> _Task data_:
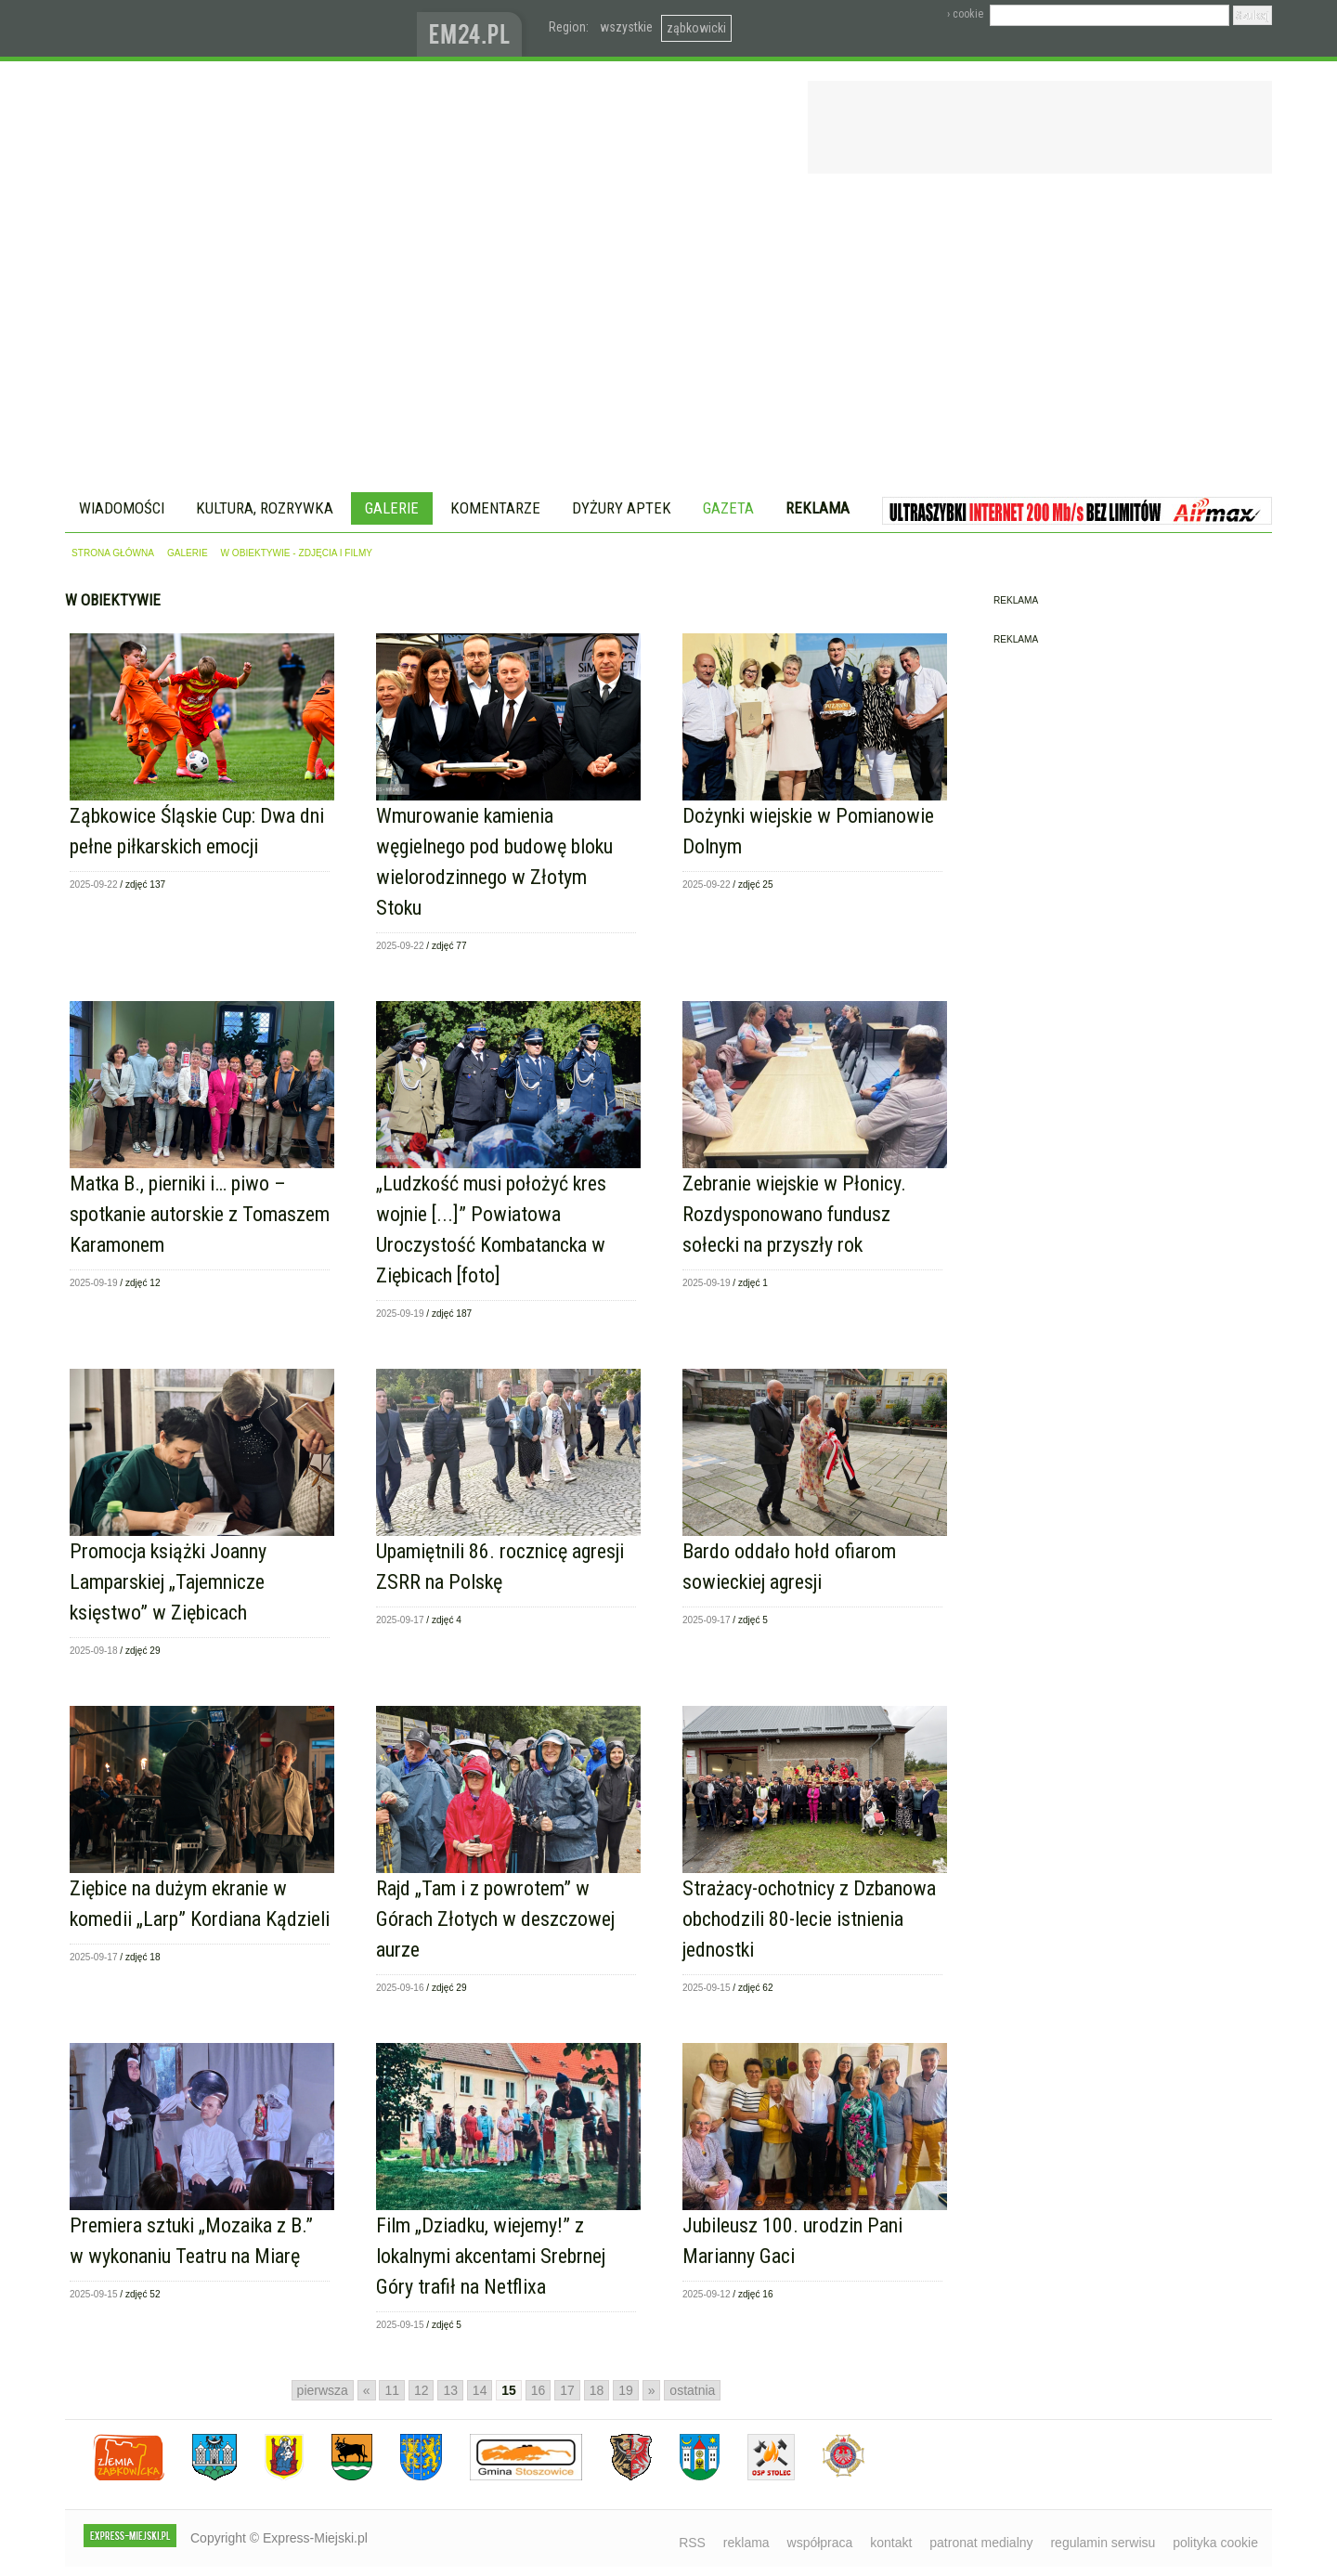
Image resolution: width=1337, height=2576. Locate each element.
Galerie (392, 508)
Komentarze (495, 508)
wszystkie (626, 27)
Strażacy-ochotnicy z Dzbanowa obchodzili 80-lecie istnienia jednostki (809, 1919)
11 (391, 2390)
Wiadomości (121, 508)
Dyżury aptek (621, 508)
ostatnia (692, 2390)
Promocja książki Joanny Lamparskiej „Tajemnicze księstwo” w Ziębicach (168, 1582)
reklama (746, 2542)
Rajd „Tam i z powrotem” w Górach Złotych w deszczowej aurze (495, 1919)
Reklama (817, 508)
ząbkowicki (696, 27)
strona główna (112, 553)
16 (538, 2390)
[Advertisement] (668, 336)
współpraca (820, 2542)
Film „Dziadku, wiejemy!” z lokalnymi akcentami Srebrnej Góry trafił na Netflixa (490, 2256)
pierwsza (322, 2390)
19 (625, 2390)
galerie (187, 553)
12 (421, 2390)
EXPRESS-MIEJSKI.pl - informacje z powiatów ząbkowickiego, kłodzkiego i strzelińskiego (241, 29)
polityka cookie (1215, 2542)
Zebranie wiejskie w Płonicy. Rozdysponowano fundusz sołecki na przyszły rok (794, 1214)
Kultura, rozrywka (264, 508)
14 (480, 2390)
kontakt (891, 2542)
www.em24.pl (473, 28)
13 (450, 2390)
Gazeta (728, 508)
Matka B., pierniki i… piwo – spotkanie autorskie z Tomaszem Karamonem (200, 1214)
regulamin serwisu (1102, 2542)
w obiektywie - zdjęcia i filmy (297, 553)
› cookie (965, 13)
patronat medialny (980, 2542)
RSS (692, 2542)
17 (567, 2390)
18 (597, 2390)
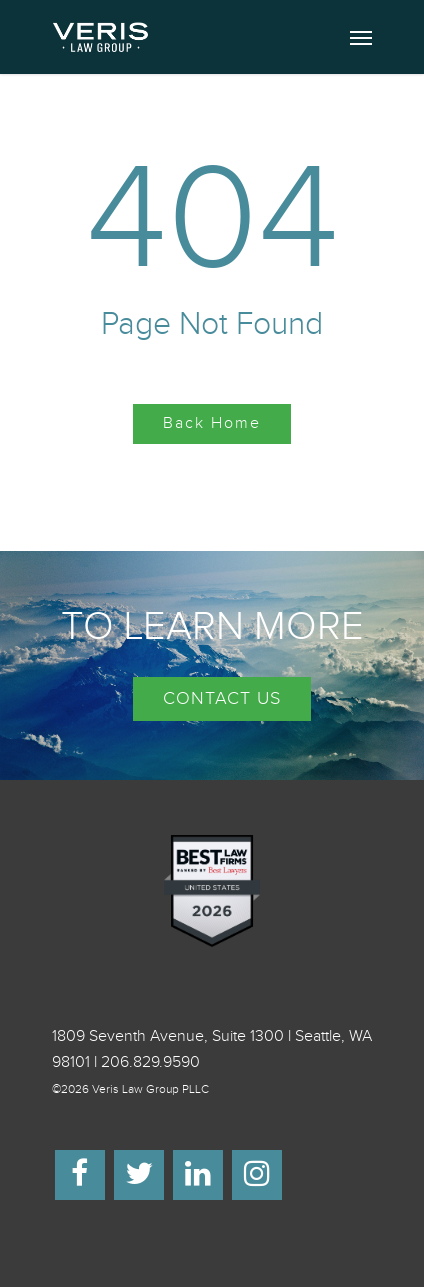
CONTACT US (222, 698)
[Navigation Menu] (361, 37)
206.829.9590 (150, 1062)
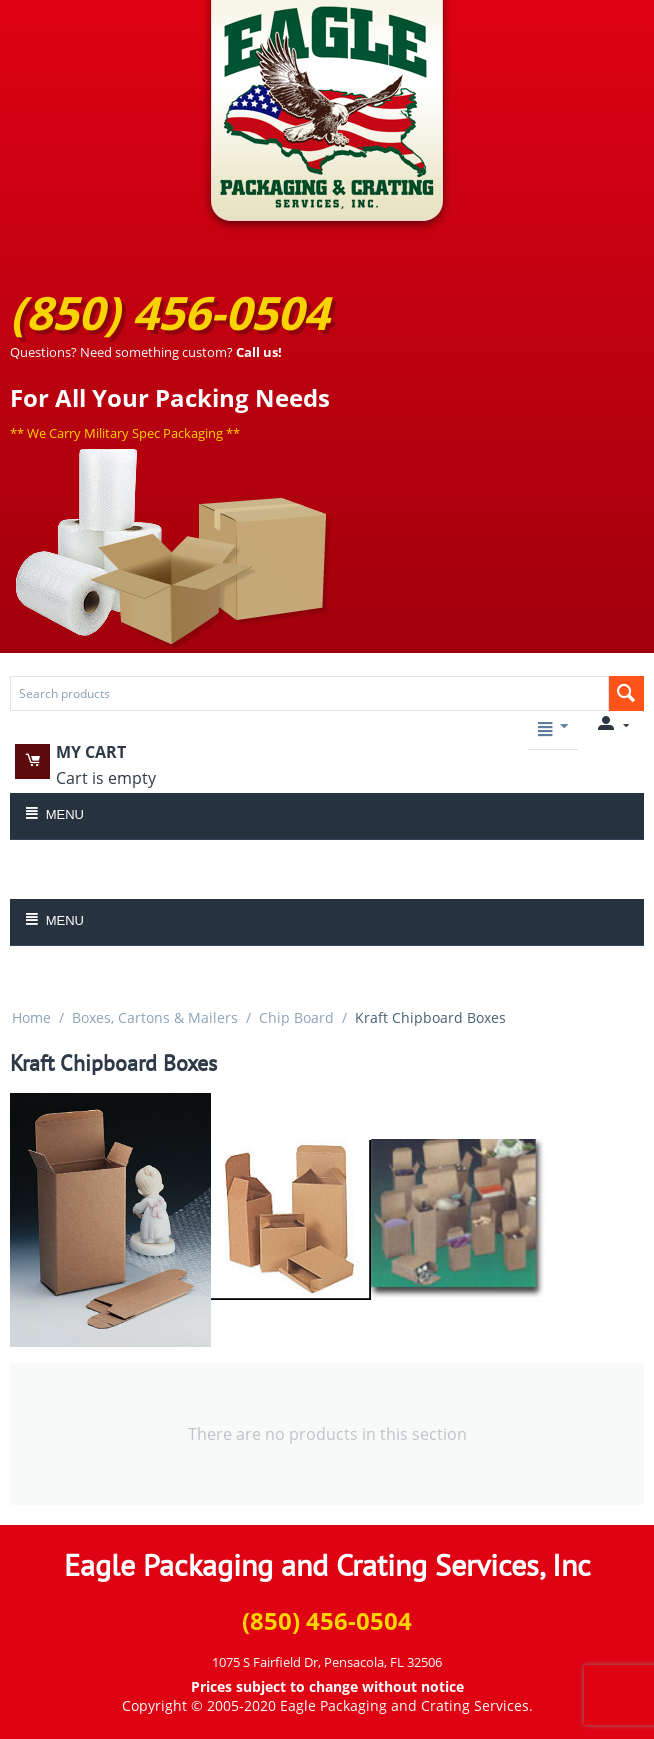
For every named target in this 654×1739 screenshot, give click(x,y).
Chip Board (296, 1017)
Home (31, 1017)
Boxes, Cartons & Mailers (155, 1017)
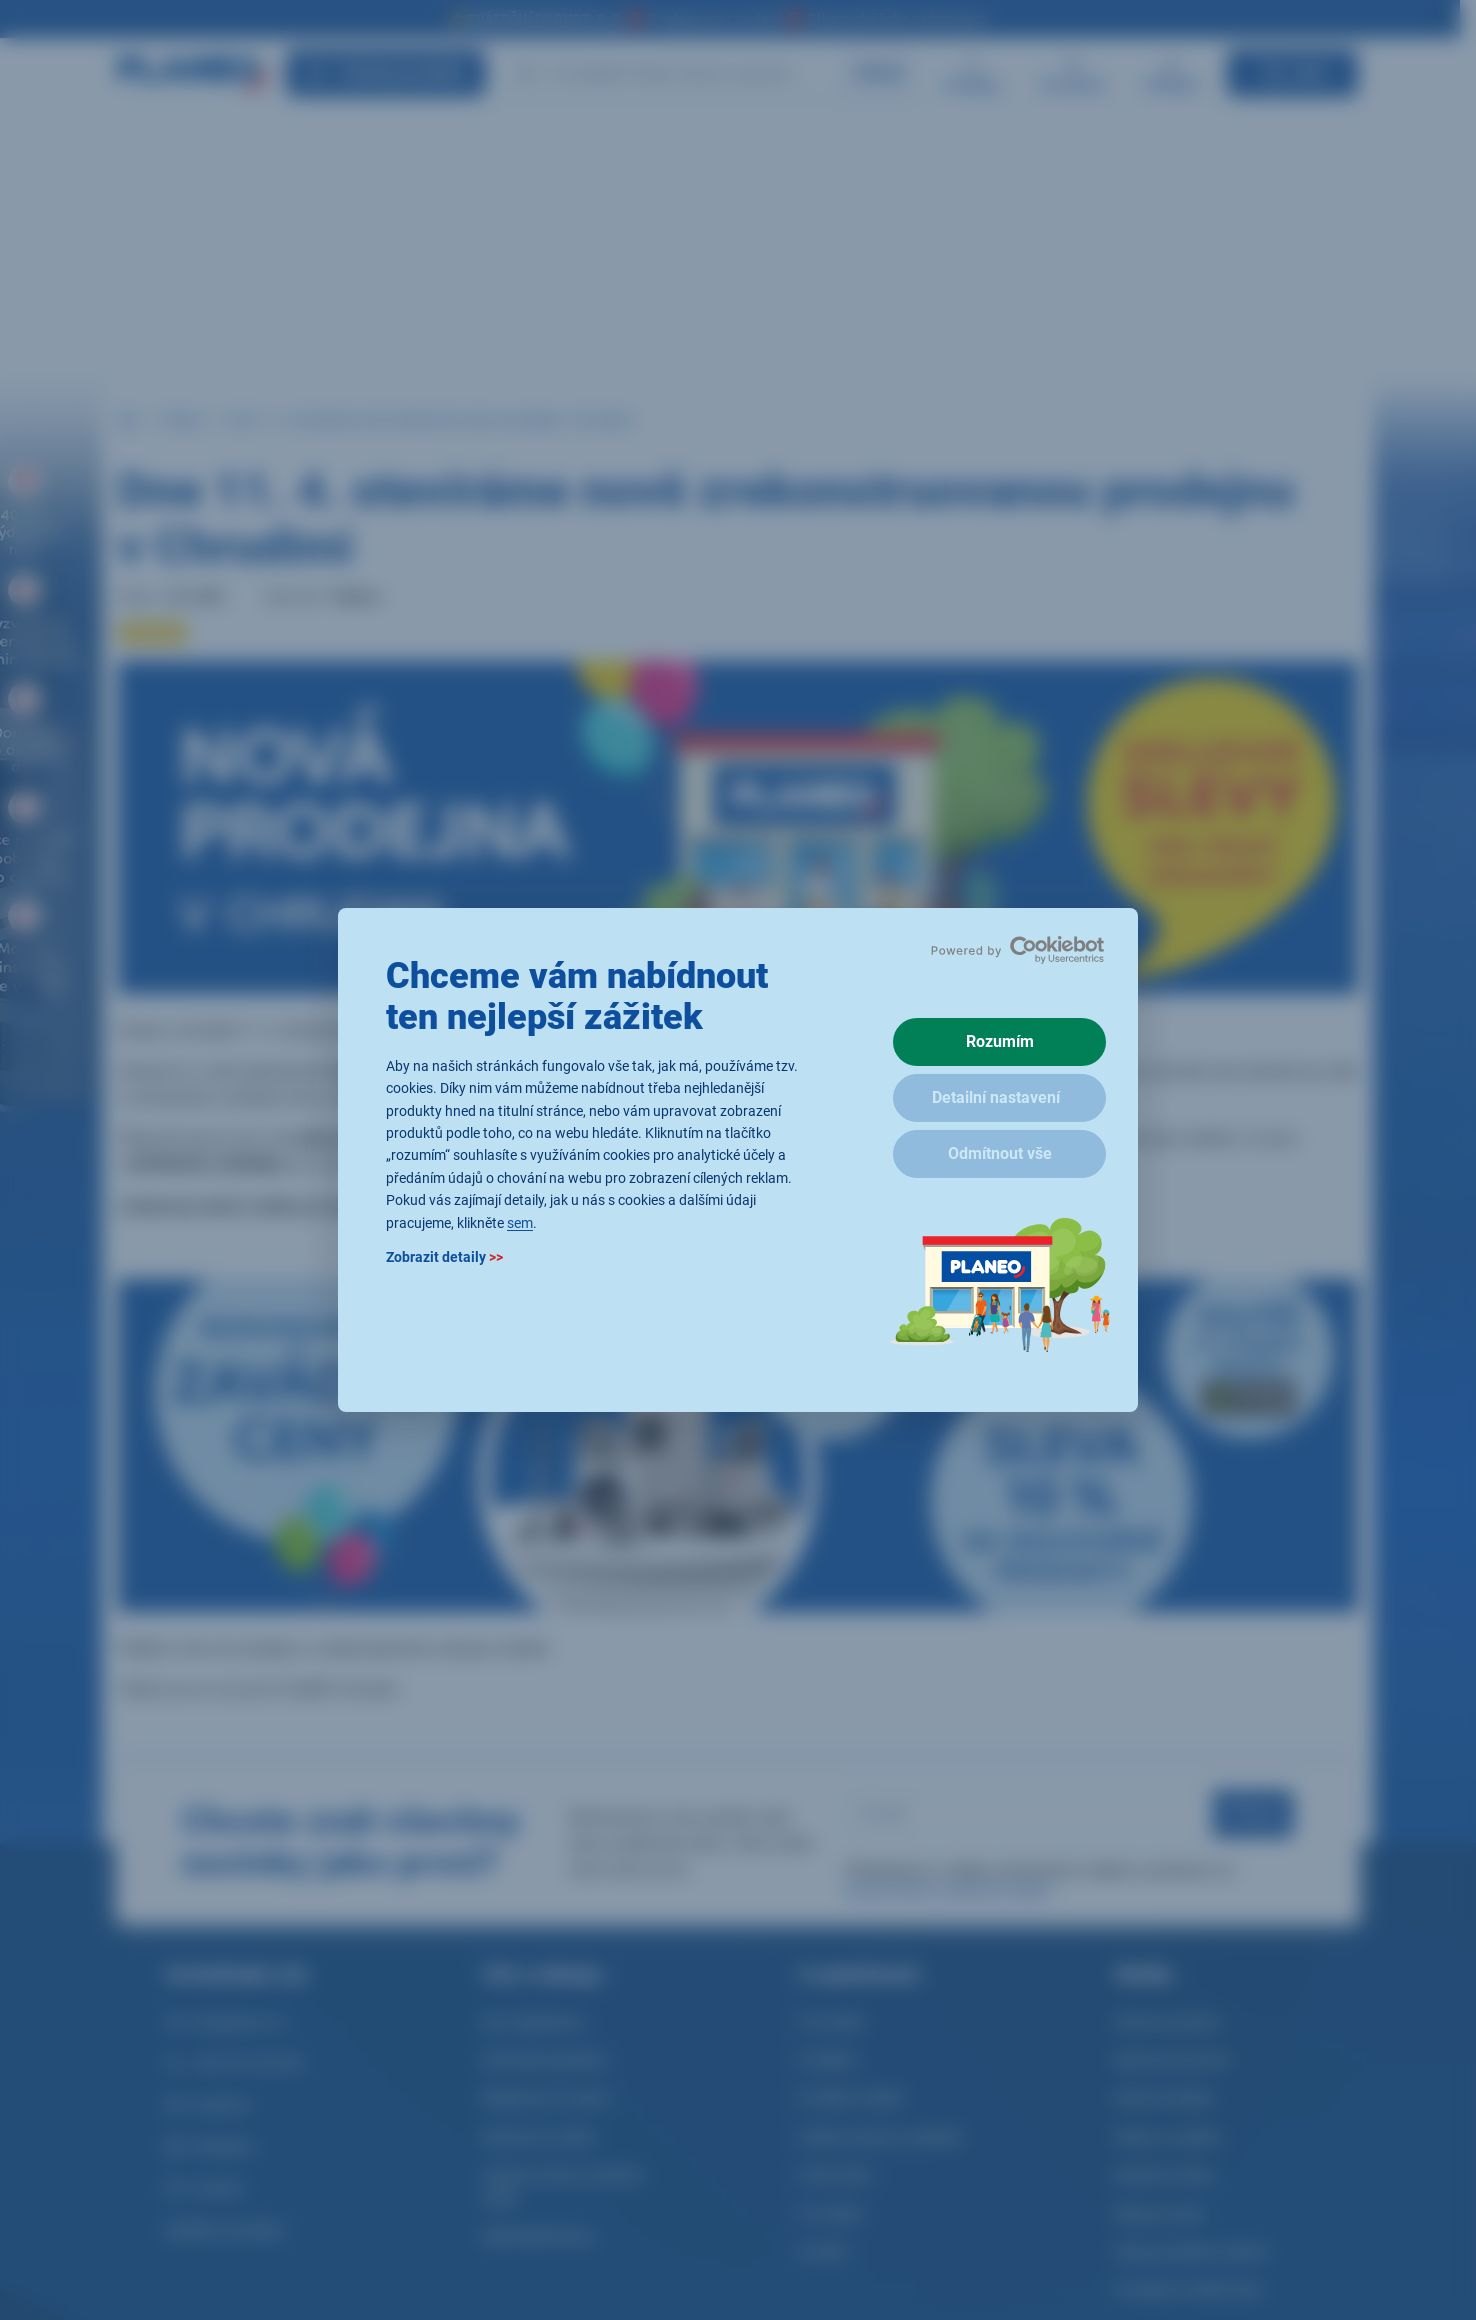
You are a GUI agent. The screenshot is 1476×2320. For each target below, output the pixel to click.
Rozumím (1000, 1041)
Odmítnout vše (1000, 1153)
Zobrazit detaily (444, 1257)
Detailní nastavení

> _Task directions_:
Identify every line above that includes the word "target", and show those lines.

> _Response for this exercise_:
For every named target in this 654×1739 screenshot, give click(x,y).
You are a GUI agent. The screenshot is 1476×2320. For each target below, output the pixel to click.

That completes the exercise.